In recent days, heated policy discussions in Washington have largely focused on two topics: a possible escalation of the war in Afghanistan and health care legislation. Both a troop escalation and health care legislation carry significant price tags: roughly $100 billion and $80-$100 billion a year respectively. (It should be noted that health care reform, unlike a troop surge, would cut the deficit.)
In his New York Times column today [ed: Thursday], columnist Nicholas Kristof asks why hawks claim health reform is “fiscally irresponsible” while enthusiastically supporting a troop surge in Afghanistan, given the fact that fixing our broken health care system is, unlike a troop surge, essential to the health and well-being of Americans:
The health care legislation pays for itself, according to the Congressional Budget Office, while the deployment in Afghanistan is unfinanced and will raise our budget deficits and undermine our long-term economic security.
So doesn’t it seem odd to hear hawks say that health reform is fiscally irresponsible, while in the next breath they cheer a larger deployment of troops in Afghanistan?
Meanwhile, lack of health insurance kills about 45,000 Americans a year, according to a Harvard study released in September. So which is the greater danger to our homeland security, the Taliban or our dysfunctional insurance system?

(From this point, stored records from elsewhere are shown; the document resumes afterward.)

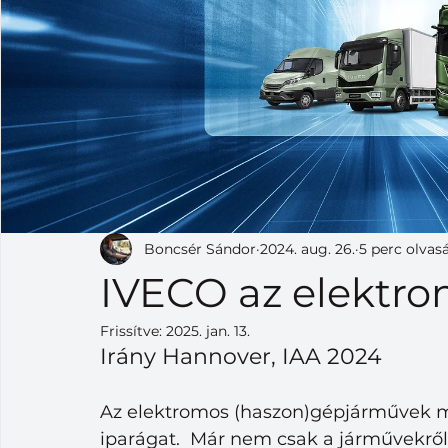
Boncsér Sándor
2024. aug. 26.
5 perc olvas
IVECO az elektrom
Frissítve:
2025. jan. 13.
Irány Hannover, IAA 2024
Az elektromos (haszon)gépjárművek me
iparágat.  Már nem csak a járművekről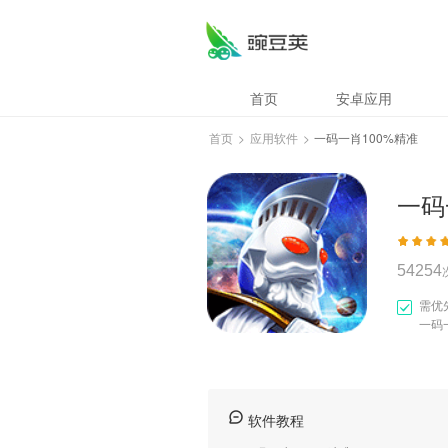
一码一肖100%精准
首页
安卓应用
首页
>
应用软件
>
一码一肖100%精准
一码
54254
需优
一码
软件教程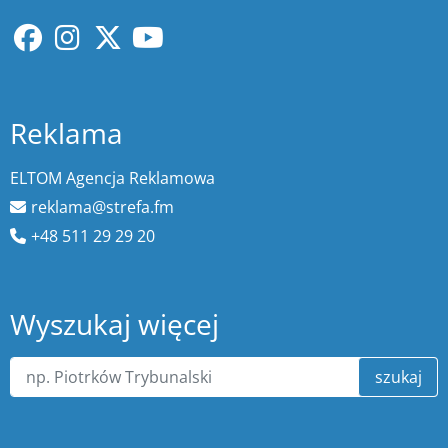
Reklama
ELTOM Agencja Reklamowa
reklama@strefa.fm
+48 511 29 29 20
Wyszukaj więcej
szukaj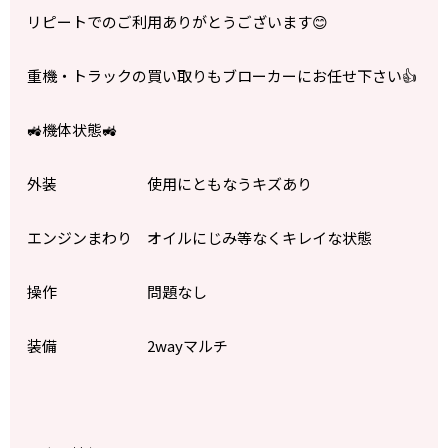
リピートでのご利用ありがとうございます😊
重機・トラックの買い取りもブローカーにお任せ下さい👍
🚜機体状態🚜
外装 使用にともなうキズあり
エンジンまわり オイルにじみ等なくキレイな状態
操作 問題なし
装備 2wayマルチ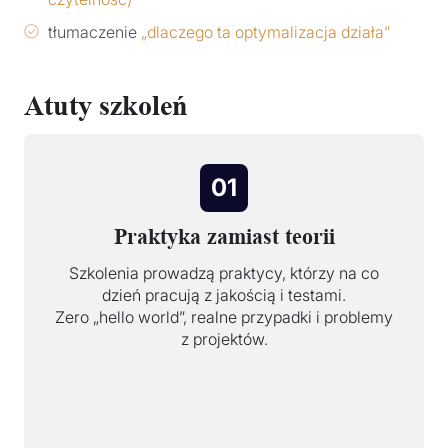
tłumaczenie
„dlaczego ta optymalizacja działa”
Atuty szkoleń
01
Praktyka zamiast teorii
Szkolenia prowadzą praktycy, którzy na co
dzień pracują z jakością i testami.
Zero „hello world”, realne przypadki i problemy
z projektów.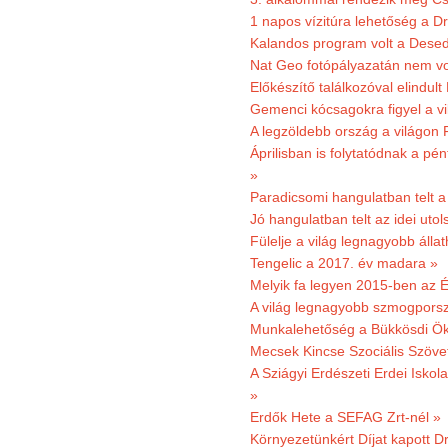
1 napos vízitúra lehetőség a D
Kalandos program volt a Dese
Nat Geo fotópályazatán nem vo
Előkészítő találkozóval elindul
Gemenci kócsagokra figyel a vi
A legzöldebb ország a világon 
Áprilisban is folytatódnak a pé
»
Paradicsomi hangulatban telt 
Jó hangulatban telt az idei uto
Fülelje a világ legnagyobb álla
Tengelic a 2017. év madara »
Melyik fa legyen 2015-ben az É
A világ legnagyobb szmogporsz
Munkalehetőség a Bükkösdi Ök
Mecsek Kincse Szociális Szöve
A Sziágyi Erdészeti Erdei Iskol
»
Erdők Hete a SEFAG Zrt-nél »
Környezetünkért Díjat kapott D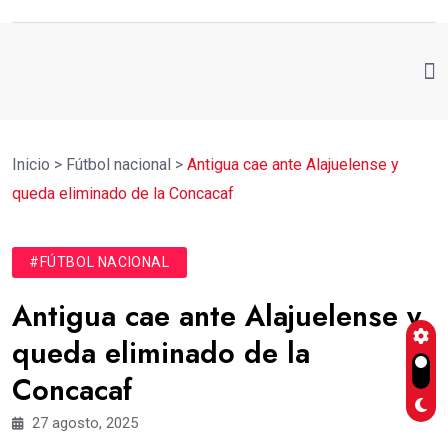
Inicio
>
Fútbol nacional
>
Antigua cae ante Alajuelense y
queda eliminado de la Concacaf
#FÚTBOL NACIONAL
Antigua cae ante Alajuelense y
queda eliminado de la
Concacaf
27 agosto, 2025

Indeed, hawkish legislators have lined up to both demand a costly surge in U.S. troops in Afghanistan while at the same time claiming that deficit-cutting health care legislation would simply be too expensive:
– Sen. Joe Lieberman (I-CT) has called for providing the “resources [needed]” for a “significant increase in U.S. forces” while warning that he is “really worried about what [health care reform] would do to the deficit.” [9/13/09, 10/26/09]
– Sen. Mitch McConnell (R-KY) has complained that passing health care legislation would “expand government spending even more,” while also boasting of his Republican caucus’s “broad support” for any troop increase in Afghanistan. [10/21/09, 10/11/09]
– Sen. John McCain (R-AZ) wrote a letter to President Obama stating that we “urgently need more resources” in Afghanistan, “including more combat troops,” while at the same time claiming that passing health care legislation would be tantamount to “generational theft” that would run up “unconscionable and unsustainable deficits.” [11/10/09, 8/27/09]
Kristof’s question bears answering. Why is it that hawkish lawmakers are so willing to spend such enormous resources in both lives and treasure on a troop surge in Afghanistan that is increasingly opposed by Americans and Afghans, but are so quick to bark at the price tag of health care legislation that could save the lives of the 45,000 Americans who die every year because they don’t have access to health care? As Glenn Greenwald notes, “Urging that more Americans be sent into endless war paid for with endless debt, while yawning and lazily waving away with boredom the hordes outside dying for lack of health care coverage, is one of the most repugnant images one can imagine.”